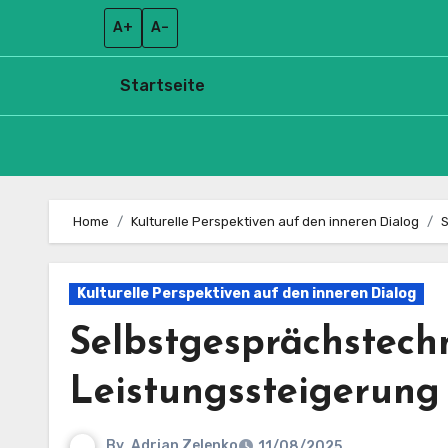
A+
A–
Startseite
Skip
to
Home
Kulturelle Perspektiven auf den inneren Dialog
S
content
Kulturelle Perspektiven auf den inneren Dialog
Selbstgesprächstech
Leistungssteigerung 
By
Adrian Zelenko
11/08/2025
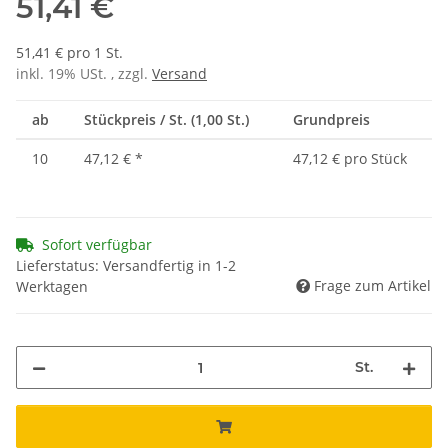
51,41 €
51,41 € pro 1 St.
inkl. 19% USt. , zzgl.
Versand
ab
Stückpreis / St. (1,00 St.)
Grundpreis
10
47,12 €
*
47,12 € pro Stück
Sofort verfügbar
Lieferstatus: Versandfertig in 1-2
Frage zum Artikel
Werktagen
St.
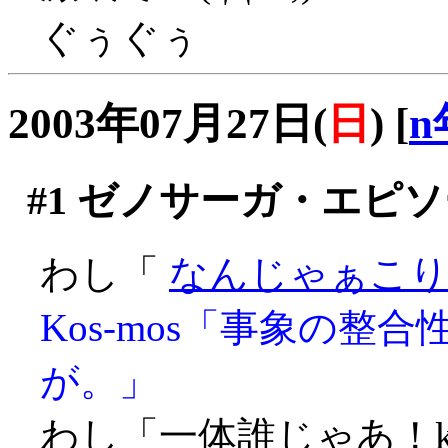
ぐぅぐぅ
2003年07月27日(
日
)
[
n
#1
ゼノサーガ・エピソ
わし「
なんじゃぁこりゃ
Kos-mos「事象の
が。」
わし「一体誰じゃあ！ko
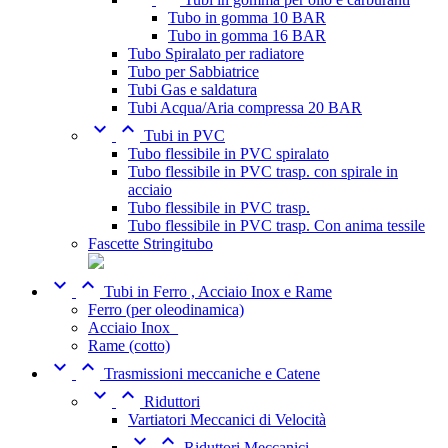
Tubo in gomma 10 BAR
Tubo in gomma 16 BAR
Tubo Spiralato per radiatore
Tubo per Sabbiatrice
Tubi Gas e saldatura
Tubi Acqua/Aria compressa 20 BAR


Tubi in PVC
Tubo flessibile in PVC spiralato
Tubo flessibile in PVC trasp. con spirale in
acciaio
Tubo flessibile in PVC trasp.
Tubo flessibile in PVC trasp. Con anima tessile
Fascette Stringitubo


Tubi in Ferro , Acciaio Inox e Rame
Ferro (per oleodinamica)
Acciaio Inox_
Rame (cotto)


Trasmissioni meccaniche e Catene


Riduttori
Vartiatori Meccanici di Velocità


Riduttori Meccanici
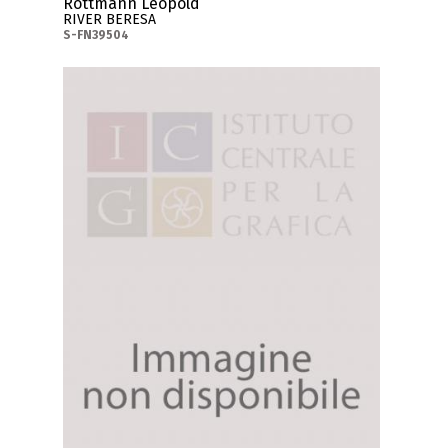
Rottmann Leopold
RIVER BERESA
S-FN39504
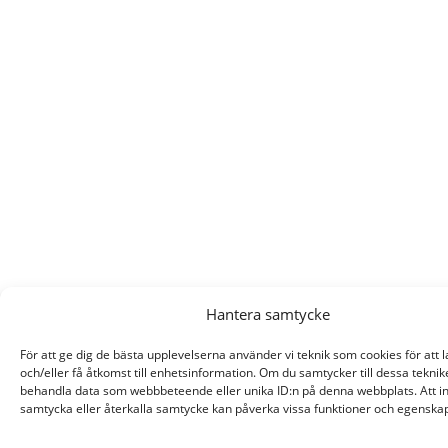
Hantera samtycke
För att ge dig de bästa upplevelserna använder vi teknik som cookies för att 
och/eller få åtkomst till enhetsinformation. Om du samtycker till dessa teknik
behandla data som webbbeteende eller unika ID:n på denna webbplats. Att i
samtycka eller återkalla samtycke kan påverka vissa funktioner och egenskap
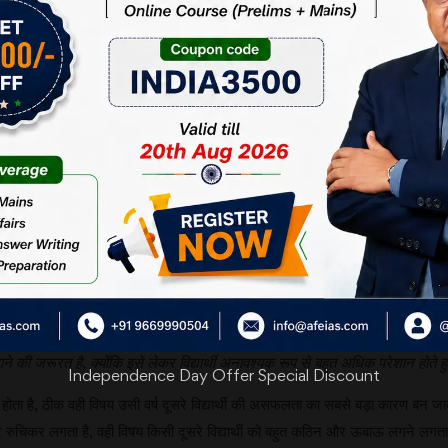
दूसरा विषय चुनना होता है। जाहिर है कि चूँकि अब दूसरा विषय चुनना ही नहीं है, इसीलि
है कि ऐसा नहीं है। हालांकि पहले की तुलना में समस्या कम तो हुई है, लेकिन खत्म नहीं
 कहीं-न-कहीं मन में यह दर्द भी उभरता है कि इस विद्यार्थी में इतनी भी क्षमता नहीं है
त गलत नहीं होती। आप थोड़े इत्मीनान से स्वयं सोचकर देखिए कि ‘आपको कौन-सा विषय ल
 सके कि आपको अमुक विषय लेना चाहिए।
ग राय मिल जाएगी। यदि किसी का चयन इसलिए नहीं हुआ, क्योंकि उसे पब्लिक एडमिनिस्
ि ‘पब्लिक एडमिनिस्ट्रेशन भूलकर भी मत लेना।’ हो सकता है कि उसी दिन शाम को आप 
पहले ही पब्लिक एडमिनिस्ट्रेशन के पक्ष में अपना जोरदार मत जाहिर कर देगा। कोचिंग वाल
बका अपना-अपना सच है। कोचिंग वाले भी जिन विषयों को अच्छा समझते हैं, उसी की तैया
नाया भी नहीं जाना चाहिए।
ा अपने सफल जूनियर्स के आधार पर मैं कम से कम यह बात तो पूरे दावे के साथ कह सकता ह
ा, तो यू.पी.एस.सी. खुद उस विषय को अपने वैकल्पिक विषय की सूची से बाहर कर देती।
े की जरूरत है, क्योंकि इसे लेकर विद्यार्थी अनावश्यक रूप से बहुत अधिक परेशान होते हुए
Independence Day Offer Special Discount
होता है, ठीक वही विषय उसी वर्ष दूसरे विद्यार्थी की असफलता का सबसे बड़ा कारण बन जा
र रुचिकर लगता है, वही विषय किसी दूसरे विद्यार्थी को बहुत कठिन और ऊबाऊ लगने लगता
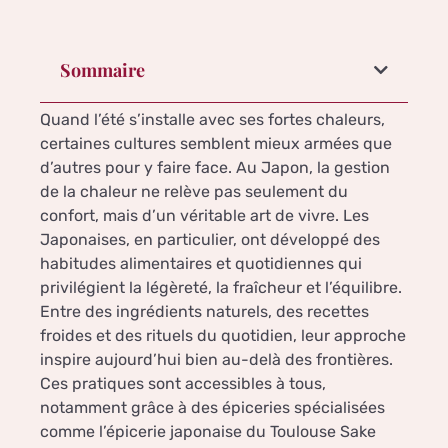
Sommaire
Quand l’été s’installe avec ses fortes chaleurs,
certaines cultures semblent mieux armées que
d’autres pour y faire face. Au Japon, la gestion
de la chaleur ne relève pas seulement du
confort, mais d’un véritable art de vivre. Les
Japonaises, en particulier, ont développé des
habitudes alimentaires et quotidiennes qui
privilégient la légèreté, la fraîcheur et l’équilibre.
Entre des ingrédients naturels, des recettes
froides et des rituels du quotidien, leur approche
inspire aujourd’hui bien au-delà des frontières.
Ces pratiques sont accessibles à tous,
notamment grâce à des épiceries spécialisées
comme l’épicerie japonaise du Toulouse Sake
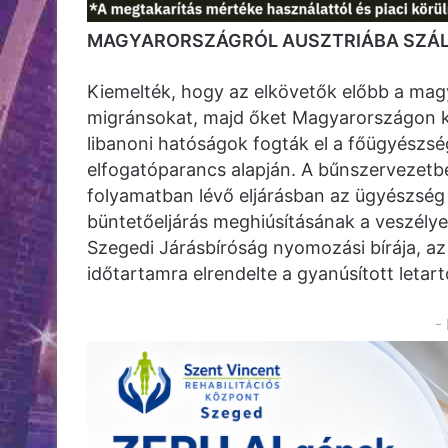
MAGYARORSZÁGRÓL AUSZTRIÁBA SZÁL
Kiemelték, hogy az elkövetők előbb a magyar
migránsokat, majd őket Magyarországon ker
libanoni hatóságok fogták el a főügyészsé
elfogatóparancs alapján. A bűnszervezet
folyamatban lévő eljárásban az ügyészség 
büntetőeljárás meghiúsításának a veszélye 
Szegedi Járásbíróság nyomozási bírája, a
időtartamra elrendelte a gyanúsított letart
-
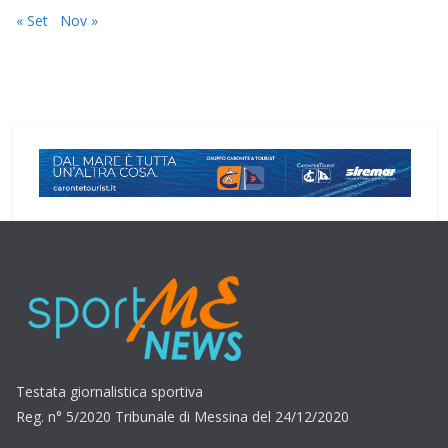
« Set
Nov »
Testata giornalistica sportiva
Reg. n° 5/2020 Tribunale di Messina del 24/12/2020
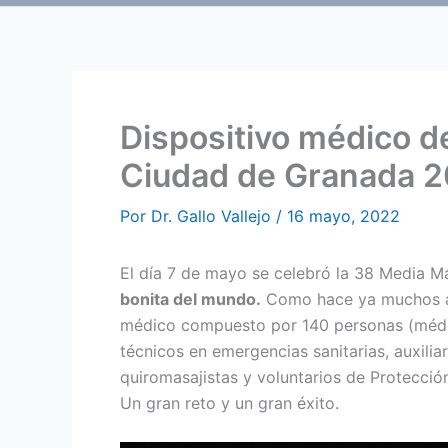
Dispositivo médico d
Ciudad de Granada 
Por
Dr. Gallo Vallejo
/
16 mayo, 2022
El día 7 de mayo se celebró la 38 Media M
bonita del mundo.
Como hace ya muchos año
médico compuesto por 140 personas (médic
técnicos en emergencias sanitarias, auxilia
quiromasajistas y voluntarios de Protecció
Un gran reto y un gran éxito.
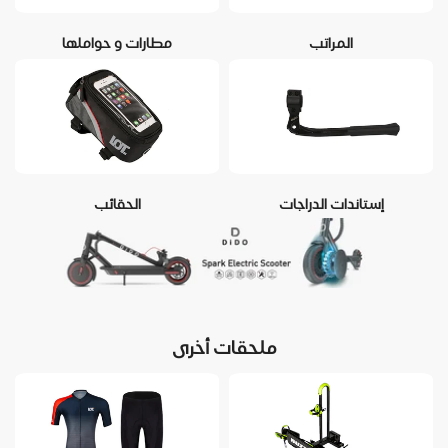
المراتب
مطارات و حواملها
إستاندات الدراجات
الحقائب
ملحقات أخرى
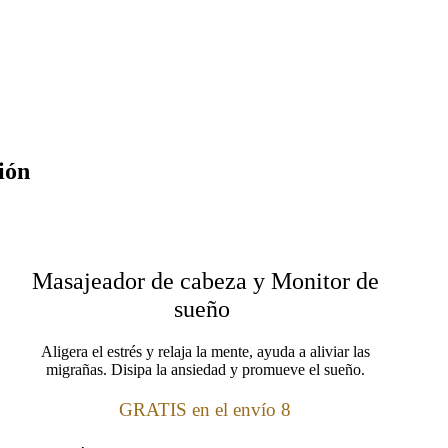
ión
Masajeador de cabeza y Monitor de
sueño
Aligera el estrés y relaja la mente, ayuda a aliviar las
migrañas. Disipa la ansiedad y promueve el sueño.
GRATIS en el envío 8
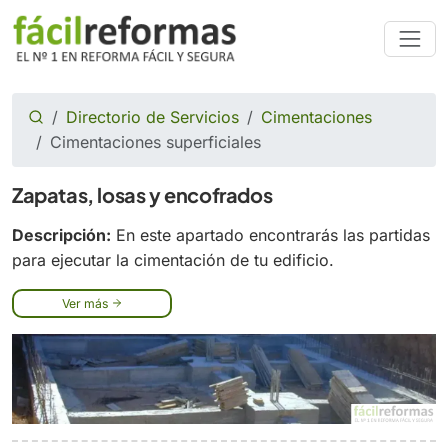
Directorio de Servicios
Cimentaciones
Cimentaciones superficiales
Zapatas, losas y encofrados
Descripción:
En este apartado encontrarás las partidas
para ejecutar la cimentación de tu edificio.
Ver más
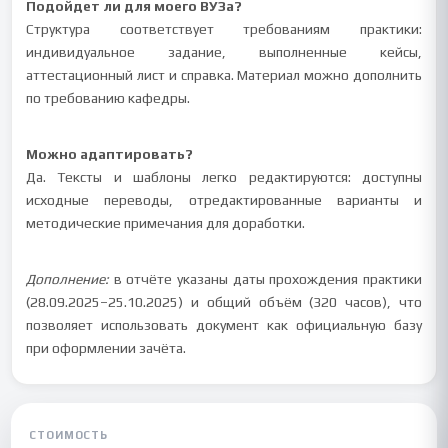
Подойдет ли для моего ВУЗа?
Структура соответствует требованиям практики:
индивидуальное задание, выполненные кейсы,
аттестационный лист и справка. Материал можно дополнить
по требованию кафедры.
Можно адаптировать?
Да. Тексты и шаблоны легко редактируются: доступны
исходные переводы, отредактированные варианты и
методические примечания для доработки.
Дополнение:
в отчёте указаны даты прохождения практики
(28.09.2025–25.10.2025) и общий объём (320 часов), что
позволяет использовать документ как официальную базу
при оформлении зачёта.
СТОИМОСТЬ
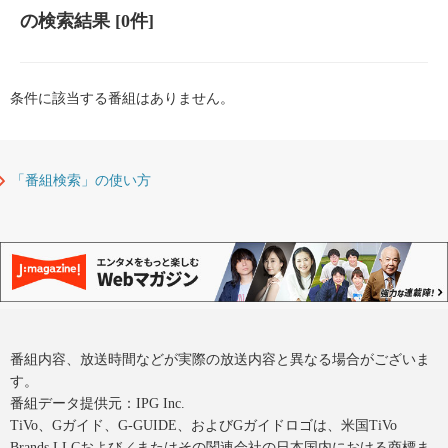
の検索結果
[0件]
条件に該当する番組はありません。
「番組検索」の使い方
番組内容、放送時間などが実際の放送内容と異なる場合がございま
す。
番組データ提供元：IPG Inc.
TiVo、Gガイド、G-GUIDE、およびGガイドロゴは、米国TiVo
Brands LLCおよび／またはその関連会社の日本国内における商標ま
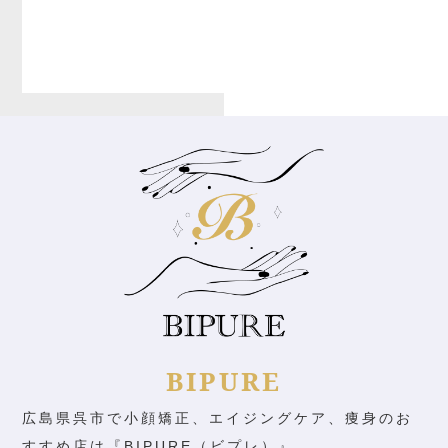
BIPURE
広島県呉市で小顔矯正、エイジングケア、痩身のお
すすめ店は『BIPURE（ビプレ）』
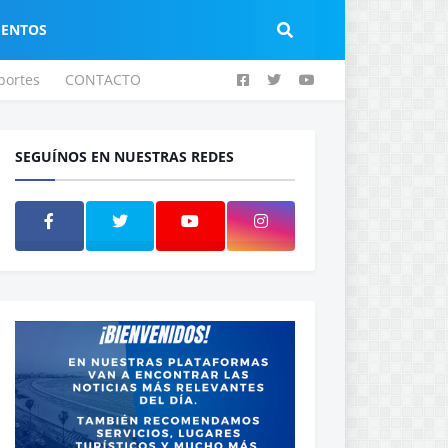
IENTOS
portes
CONTACTO
SEGUÍNOS EN NUESTRAS REDES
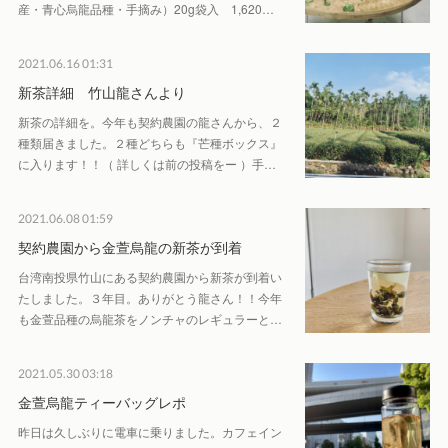
産・青心烏龍品種・手摘み）20g袋入 1,620…
2021.06.16 01:31
新茶詳細 竹山龍さんより
新茶の詳細を。今年も契約農園の龍さんから、２
種類届きました。２種どちらも『芒種ボックス』
に入ります！！（ 詳しくは前の投稿をー ）手…
2021.06.08 01:59
契約農園から金萱烏龍の新茶が到着
台湾南投県竹山にある契約農園から新茶が到着い
たしました。３年目。ありがとう龍さん！！今年
も金萱品種の烏龍茶をノンチャのレギュラーと…
2021.05.30 03:18
金萱烏龍ティーバッグレポ
昨日は久しぶりに電車に乗りました。カフェイン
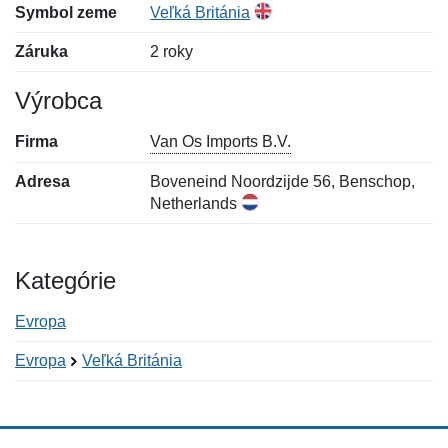
Symbol zeme
Veľká Británia
Záruka
2 roky
Výrobca
Firma
Van Os Imports B.V.
Adresa
Boveneind Noordzijde 56, Benschop,
Netherlands
Kategórie
Evropa
Evropa
Veľká Británia
Nová recenzia
Nová otázka
Hodnotenie:
Meno:
*
*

» About this exercise
Output a verbatim copy of the entries and skip the pictures.

» Completed exercise
A+
A–
Startseite
Skip
to
Home
Kulturelle Perspektiven auf den inneren Dialog
S
content
Kulturelle Perspektiven auf den inneren Dialog
Selbstgesprächstech
Leistungssteigerung 
By
Adrian Zelenko
11/08/2025
51,41 €
51,41 € pro 1 St.
inkl. 19% USt. , zzgl.
Versand
ab
Stückpreis / St. (1,00 St.)
Grundpreis
10
47,12 €
*
47,12 € pro Stück
Sofort verfügbar
Lieferstatus: Versandfertig in 1-2
Frage zum Artikel
Werktagen
St.
ぐぅぐぅ
2003年07月27日(
日
)
[
n
#1
ゼノサーガ・エピソ
わし「
なんじゃぁこりゃ
Kos-mos「事象の
が。」
わし「一体誰じゃあ！ko
Tubo in gomma 10 BAR
Tubo in gomma 16 BAR
Tubo Spiralato per radiatore
Tubo per Sabbiatrice
Tubi Gas e saldatura
Tubi Acqua/Aria compressa 20 BAR


Tubi in PVC
Tubo flessibile in PVC spiralato
Tubo flessibile in PVC trasp. con spirale in
acciaio
Tubo flessibile in PVC trasp.
Tubo flessibile in PVC trasp. Con anima tessile
Fascette Stringitubo


Tubi in Ferro , Acciaio Inox e Rame
Ferro (per oleodinamica)
Acciaio Inox_
Rame (cotto)


Trasmissioni meccaniche e Catene


Riduttori
Vartiatori Meccanici di Velocità


Riduttori Meccanici
Rottmann Leopold
RIVER BERESA
S-FN39504
Hantera samtycke
För att ge dig de bästa upplevelserna använder vi teknik som cookies för att 
och/eller få åtkomst till enhetsinformation. Om du samtycker till dessa teknik
behandla data som webbbeteende eller unika ID:n på denna webbplats. Att i
samtycka eller återkalla samtycke kan påverka vissa funktioner och egenskap
दूसरा विषय चुनना होता है। जाहिर है कि चूँकि अब दूसरा विषय चुनना ही नहीं है, इसीलि
है कि ऐसा नहीं है। हालांकि पहले की तुलना में समस्या कम तो हुई है, लेकिन खत्म नहीं
 कहीं-न-कहीं मन में यह दर्द भी उभरता है कि इस विद्यार्थी में इतनी भी क्षमता नहीं है
त गलत नहीं होती। आप थोड़े इत्मीनान से स्वयं सोचकर देखिए कि ‘आपको कौन-सा विषय ल
 सके कि आपको अमुक विषय लेना चाहिए।
ग राय मिल जाएगी। यदि किसी का चयन इसलिए नहीं हुआ, क्योंकि उसे पब्लिक एडमिनिस्
ि ‘पब्लिक एडमिनिस्ट्रेशन भूलकर भी मत लेना।’ हो सकता है कि उसी दिन शाम को आप 
पहले ही पब्लिक एडमिनिस्ट्रेशन के पक्ष में अपना जोरदार मत जाहिर कर देगा। कोचिंग वाल
बका अपना-अपना सच है। कोचिंग वाले भी जिन विषयों को अच्छा समझते हैं, उसी की तैया
नाया भी नहीं जाना चाहिए।
ा अपने सफल जूनियर्स के आधार पर मैं कम से कम यह बात तो पूरे दावे के साथ कह सकता ह
ा, तो यू.पी.एस.सी. खुद उस विषय को अपने वैकल्पिक विषय की सूची से बाहर कर देती।
े की जरूरत है, क्योंकि इसे लेकर विद्यार्थी अनावश्यक रूप से बहुत अधिक परेशान होते हुए
Independence Day Offer Special Discount
होता है, ठीक वही विषय उसी वर्ष दूसरे विद्यार्थी की असफलता का सबसे बड़ा कारण बन जा
र रुचिकर लगता है, वही विषय किसी दूसरे विद्यार्थी को बहुत कठिन और ऊबाऊ लगने लगता
Sommaire
Quand l’été s’installe avec ses fortes chaleurs,
certaines cultures semblent mieux armées que
d’autres pour y faire face. Au Japon, la gestion
de la chaleur ne relève pas seulement du
confort, mais d’un véritable art de vivre. Les
Japonaises, en particulier, ont développé des
habitudes alimentaires et quotidiennes qui
privilégient la légèreté, la fraîcheur et l’équilibre.
Entre des ingrédients naturels, des recettes
froides et des rituels du quotidien, leur approche
inspire aujourd’hui bien au-delà des frontières.
Ces pratiques sont accessibles à tous,
notamment grâce à des épiceries spécialisées
comme l’épicerie japonaise du Toulouse Sake
MAGYARORSZÁGRÓL AUSZTRIÁBA SZÁL
Kiemelték, hogy az elkövetők előbb a magyar
migránsokat, majd őket Magyarországon ker
libanoni hatóságok fogták el a főügyészsé
elfogatóparancs alapján. A bűnszervezet
folyamatban lévő eljárásban az ügyészség 
büntetőeljárás meghiúsításának a veszélye 
Szegedi Járásbíróság nyomozási bírája, a
időtartamra elrendelte a gyanúsított letart
-
« Set
Nov »
Testata giornalistica sportiva
Reg. n° 5/2020 Tribunale di Messina del 24/12/2020
Dispositivo médico d
Ciudad de Granada 
Por
Dr. Gallo Vallejo
/
16 mayo, 2022
El día 7 de mayo se celebró la 38 Media M
bonita del mundo.
Como hace ya muchos año
médico compuesto por 140 personas (médic
técnicos en emergencias sanitarias, auxilia
quiromasajistas y voluntarios de Protecció
Un gran reto y un gran éxito.
المراتب
مطارات و حواملها
إستاندات الدراجات
الحقائب
ملحقات أخرى
ión
Masajeador de cabeza y Monitor de
sueño
Aligera el estrés y relaja la mente, ayuda a aliviar las
migrañas. Disipa la ansiedad y promueve el sueño.
GRATIS en el envío 8
Directorio de Servicios
Cimentaciones
Cimentaciones superficiales
Zapatas, losas y encofrados
Descripción:
En este apartado encontrarás las partidas
para ejecutar la cimentación de tu edificio.
Ver más
Подойдет ли для моего ВУЗа?
Структура соответствует требованиям практики:
индивидуальное задание, выполненные кейсы,
аттестационный лист и справка. Материал можно дополнить
по требованию кафедры.
Можно адаптировать?
Да. Тексты и шаблоны легко редактируются: доступны
исходные переводы, отредактированные варианты и
методические примечания для доработки.
Дополнение:
в отчёте указаны даты прохождения практики
(28.09.2025–25.10.2025) и общий объём (320 часов), что
позволяет использовать документ как официальную базу
при оформлении зачёта.
СТОИМОСТЬ
の検索結果
[0件]
条件に該当する番組はありません。
「番組検索」の使い方
番組内容、放送時間などが実際の放送内容と異なる場合がございま
す。
番組データ提供元：IPG Inc.
TiVo、Gガイド、G-GUIDE、およびGガイドロゴは、米国TiVo
Brands LLCおよび／またはその関連会社の日本国内における商標ま
BIPURE
広島県呉市で小顔矯正、エイジングケア、痩身のお
すすめ店は『BIPURE（ビプレ）』
IENTOS
portes
CONTACTO
SEGUÍNOS EN NUESTRAS REDES
産・青心烏龍品種・手摘み）20g袋入 1,620…
2021.06.16 01:31
新茶詳細 竹山龍さんより
新茶の詳細を。今年も契約農園の龍さんから、２
種類届きました。２種どちらも『芒種ボックス』
に入ります！！（ 詳しくは前の投稿をー ）手…
2021.06.08 01:59
契約農園から金萱烏龍の新茶が到着
台湾南投県竹山にある契約農園から新茶が到着い
たしました。３年目。ありがとう龍さん！！今年
も金萱品種の烏龍茶をノンチャのレギュラーと…
2021.05.30 03:18
金萱烏龍ティーバッグレポ
昨日は久しぶりに電車に乗りました。カフェイン
Symbol zeme
Veľká Británia
Záruka
2 roky
Výrobca
Firma
Van Os Imports B.V.
Adresa
Boveneind Noordzijde 56, Benschop,
Netherlands
Kategórie
Evropa
Evropa
Veľká Británia
Nová recenzia
Nová otázka
Hodnotenie:
Meno:
*
*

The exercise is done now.